По этой манере затыкать рты и превращать диспут в монолог
Гастев догадался: не методистка, а какая-то комсомольская
начальница, обязанная глаз не спускать с вверенных ей овечек, к
каким она относила и приблудную овцу, Гастева то есть, всем
поведением своим являвшего признаки непослушания, потому что
дважды или трижды возникшая пауза призывала Гастева хоть
словечком проявить интерес к разговору, на что он отвечал
презрительным молчанием. А шла речь о романе известного
писателя, живописавшего подвиги комсомольцев, всецело
посвятивших себя борьбе с немецкими оккупантами. Нашлась,
однако, в комсомольской организации парочка, которая -- по
смутным намекам писателя -- вступила в "близкие отношения", не
прерывая, впрочем, борьбы, что никак не устраивало открывшую
диспут начальницу. "Не-ет! -- негодовала она. -- Раз ты
сражаешься за Родину, то будь добр -- посвяти борьбе все силы,
забудь о половых различиях!.." И тут же, не удостоив Гастева
взглядом, она чуть понизила голос, и будто кнут взвился над
ним: "Вам надо подождать, товарищ!" А он стиснул зубы от злобы,
потому что вспомнил, кто пытается командовать им и как зовут
командиршу.
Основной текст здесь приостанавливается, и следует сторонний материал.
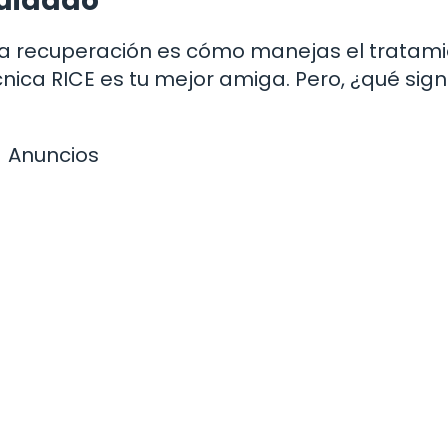
cuidado
la recuperación es cómo manejas el tratam
ica RICE es tu mejor amiga. Pero, ¿qué signi
Anuncios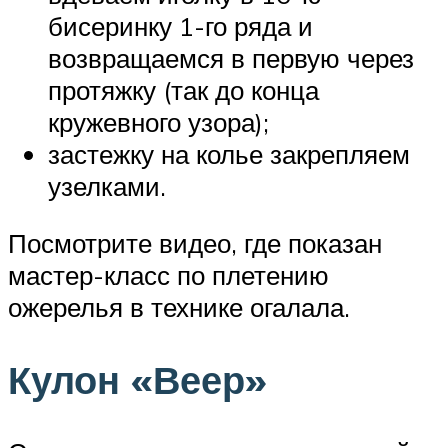
бисеринку 1-го ряда и
возвращаемся в первую через
протяжку (так до конца
кружевного узора);
застежку на колье закрепляем
узелками.
Посмотрите видео, где показан
мастер-класс по плетению
ожерелья в технике огалала.
Кулон «Веер»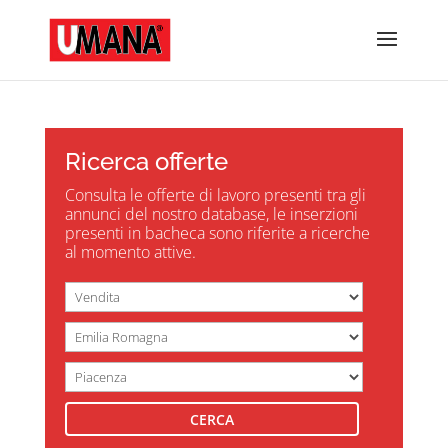
Ricerca offerte
Consulta le offerte di lavoro presenti tra gli
annunci del nostro database, le inserzioni
presenti in bacheca sono riferite a ricerche
al momento attive.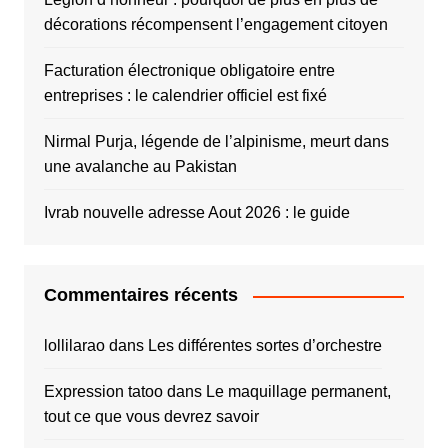
décorations récompensent l’engagement citoyen
Facturation électronique obligatoire entre
entreprises : le calendrier officiel est fixé
Nirmal Purja, légende de l’alpinisme, meurt dans
une avalanche au Pakistan
Ivrab nouvelle adresse Aout 2026 : le guide
Commentaires récents
lollilarao
dans
Les différentes sortes d’orchestre
Expression tatoo
dans
Le maquillage permanent,
tout ce que vous devrez savoir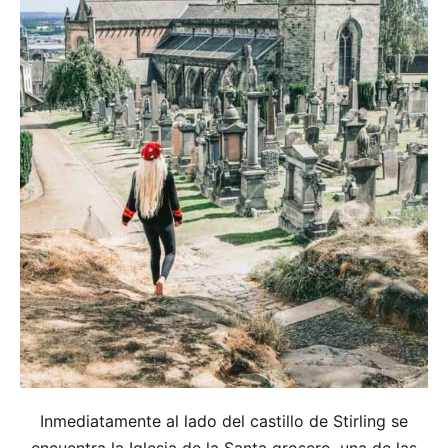
Inmediatamente al lado del castillo de Stirling se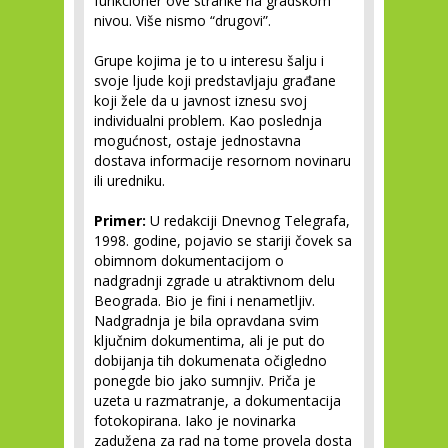
funkcioner ove stranke na gradskom
nivou. Više nismo “drugovi”.
Grupe kojima je to u interesu šalju i
svoje ljude koji predstavljaju građane
koji žele da u javnost iznesu svoj
individualni problem. Kao poslednja
mogućnost, ostaje jednostavna
dostava informacije resornom novinaru
ili uredniku.
Primer:
U redakciji Dnevnog Telegrafa,
1998. godine, pojavio se stariji čovek sa
obimnom dokumentacijom o
nadgradnji zgrade u atraktivnom delu
Beograda. Bio je fini i nenametljiv.
Nadgradnja je bila opravdana svim
ključnim dokumentima, ali je put do
dobijanja tih dokumenata očigledno
ponegde bio jako sumnjiv. Priča je
uzeta u razmatranje, a dokumentacija
fotokopirana. Iako je novinarka
zadužena za rad na tome provela dosta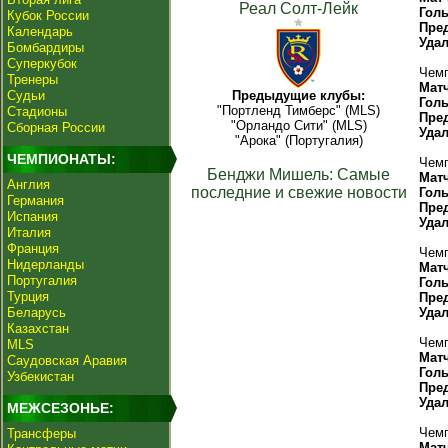
Реал Солт-Лейк
Гол
Кубок России
Пре
Календарь
Уда
Бомбардиры
Суперкубок
Чемп
Тренеры
Мат
Судьи
Предыдущие клубы:
Гол
"Портленд Тимберс" (MLS)
Стадионы
Пре
"Орландо Сити" (MLS)
Сборная России
Уда
"Арока" (Португалия)
ЧЕМПИОНАТЫ:
Чемп
Бенджи Мишель: Самые
Мат
Англия
последние и свежие новости
Гол
Германия
Пре
Испания
Уда
Италия
Франция
Чемп
Нидерланды
Мат
Португалия
Гол
Турция
Пре
Беларусь
Уда
Казахстан
Чемп
MLS
Мат
Саудовская Аравия
Гол
Узбекистан
Пре
Уда
МЕЖСЕЗОНЬЕ:
Чемп
Трансферы
Мат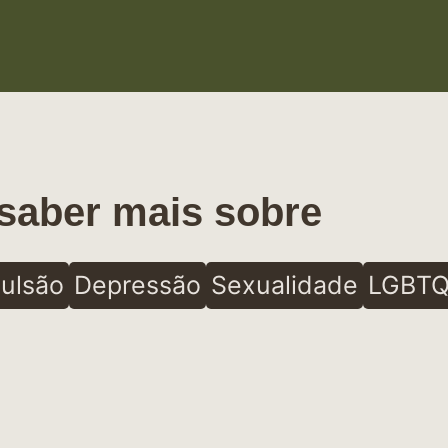
saber mais sobre
ulsão
Depressão
Sexualidade
LGBTQ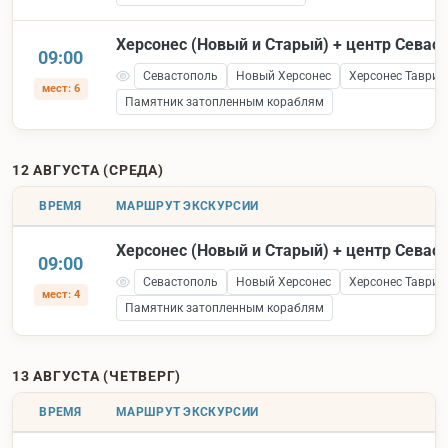
Херсонес (Новый и Старый) + центр Севас
09:00
Севастополь
Новый Херсонес
Херсонес Таврич
мест: 6
Памятник затопленным кораблям
12 АВГУСТА (СРЕДА)
ВРЕМЯ
МАРШРУТ ЭКСКУРСИИ
Херсонес (Новый и Старый) + центр Севас
09:00
Севастополь
Новый Херсонес
Херсонес Таврич
мест: 4
Памятник затопленным кораблям
13 АВГУСТА (ЧЕТВЕРГ)
ВРЕМЯ
МАРШРУТ ЭКСКУРСИИ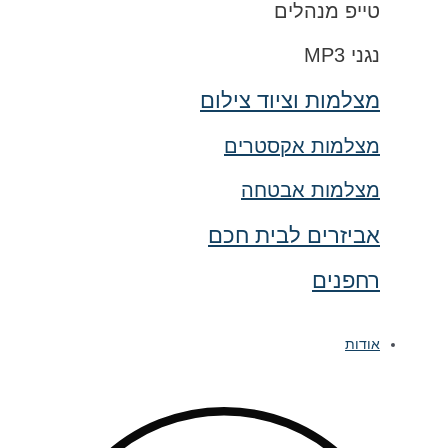
טייפ מנהלים
נגני MP3
מצלמות וציוד צילום
מצלמות אקסטרים
מצלמות אבטחה
אביזרים לבית חכם
רחפנים
אודות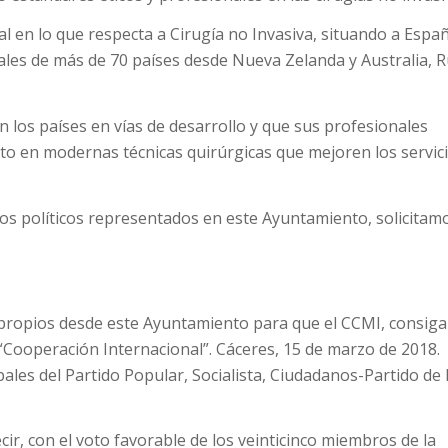
l en lo que respecta a Cirugía no Invasiva, situando a Espa
ales de más de 70 países desde Nueva Zelanda y Australia, R
n los países en vías de desarrollo y que sus profesionales
o en modernas técnicas quirúrgicas que mejoren los servic
pos políticos representados en este Ayuntamiento, solicitamo
 propios desde este Ayuntamiento para que el CCMI, consiga
“Cooperación Internacional”. Cáceres, 15 de marzo de 2018.
ales del Partido Popular, Socialista, Ciudadanos-Partido de 
ir, con el voto favorable de los veinticinco miembros de la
Людмила Мишина, в институт поступившая годом позже
его, но еще в школе он слышал о гадостях этой самозванки,
всегда норовившей стать начальницей и умевшей выискивать в
человеке изъян или недостаток, чтоб гвоздить по нему
безжалостно и безостановочно. В пионерлагере она так зашпыняла
хроменькую девочку, заставляя ее бегать наравне со всеми, что
та едва не повесилась, из петли ее вытащили, в кармане нашли
записку: "В могиле ноженьки мои станут прямыми". Пионервожатую
потянули было на расправу, но лишь слегка пожурили; мать
хромоножки продолжала, несмотря на угрозы, твердить: посадят
когда-нибудь эту мерзавку Мишину, обязательно посадят, с
преступными наклонностями она!
Вдруг раздался звонок -- на лекцию, видимо. Студенты разом
встали и почти бегом покинули приемную, а мерзавка с
гимнастической легкостью соскочила со стола. Три года прошло,
как видел он Мишину в последний раз, -- она за это время
укрупнилась, не потеряв гибкости, ладности. "Так это вы --
Сережа Гастев?" -- протянула она ладошку. Все, оказывается,
знала о нем -- о том, что вернулся, что принят полчаса назад в
институт и что пришел сюда за читательским билетом.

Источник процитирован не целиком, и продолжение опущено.